We first take the derivative of \(f\) with respect to \(n\)

\[ f'(n) = 1 + r - 2 r \frac{n}{K} \]

Then we plug in the equilirbium value of interest, \(n=K\)

\[ \begin{aligned} f'(K) &= 1 + r - 2 r \\ &= 1 - r \end{aligned} \]

This will be negative when \(r > 1\), creating oscillations.

The equilibrium will be stable when \(-1 < 1 - r < 1 \implies 0 < r < 2\).

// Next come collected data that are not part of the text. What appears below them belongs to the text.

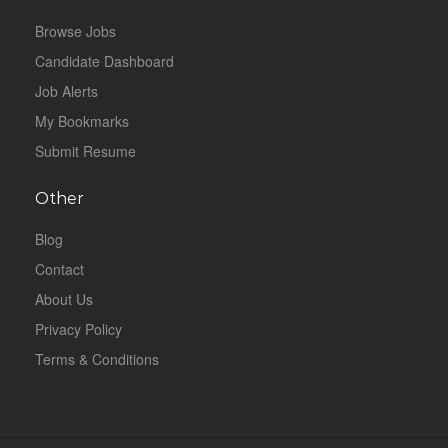
Browse Jobs
Candidate Dashboard
Job Alerts
My Bookmarks
Submit Resume
Other
Blog
Contact
About Us
Privacy Policy
Terms & Conditions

This is consistent with what we've seen in cob-web plots, which you can verify by playing with the parameter values at the top of the code below.

from sympy import *
import numpy as np
import matplotlib.pyplot as plt

# parameter values
r = 0.5 #growth rate
K = 1000 #carrying capacity

# Write out sympy equation
n = symbols('n') #define our variable n(t)
f = n*(1 + r*(1 - n/K)) #the recursion equation

# Compute function over a set of points in [0,2K] by 'lambdifying' sympy equation
x = np.linspace(0,2*K,100)
fy = lambdify(n, f)(x)

# Build function for generating figure
def plot_n(x,fy):
    fig, ax = plt.subplots()
    ax.plot(x, fy, color='black') #n_{t+1} as function of n_t
    ax.plot(x, x, color='black', linestyle='--') #1:1 line for reference
    ax.set_xlim(0,2*K)
    ax.set_ylim(0,2*K)
    ax.set_xlabel("population size at $t$, $n(t)$")
    ax.set_ylabel("population size at $t+1$, $n(t+1)$")
    return ax

# Plot figure
ax = plot_n(x,fy)

# make generator
def nt(n0, r, K, max=oo):
    t, nnow, nnext = 0, n0, 0 #initial conditions
    while t < max:
        yield nnow, nnext #current value of n(t) and n(t+1)
        nnext = nnow*(1 + r*(1 - nnow/K)) #update n(t+1)
        yield nnow, nnext #current value of n(t) and n(t+1)
        nnow = nnext #update n(t)
        t += 1 #update t

# Initialize generator
nts = nt(n0=100, r=r, K=K, max=10)

# Compute x,y pairs by iterating through generator
ns = np.array([[x,y] for x,y in nts])

# Plot 'cobwebs'
ax.plot(ns[:,0], ns[:,1])

ax.set_title('r=%s'%r)

plt.show()

png

Problem

In continuous time the logistic growth model is

\[ \frac{\mathrm{d}n}{\mathrm{d}t} = n r \left(1 - \frac{n}{K}\right). \]

What are the equilibria and when are they stable? How do these answers differ in continuous vs discrete time?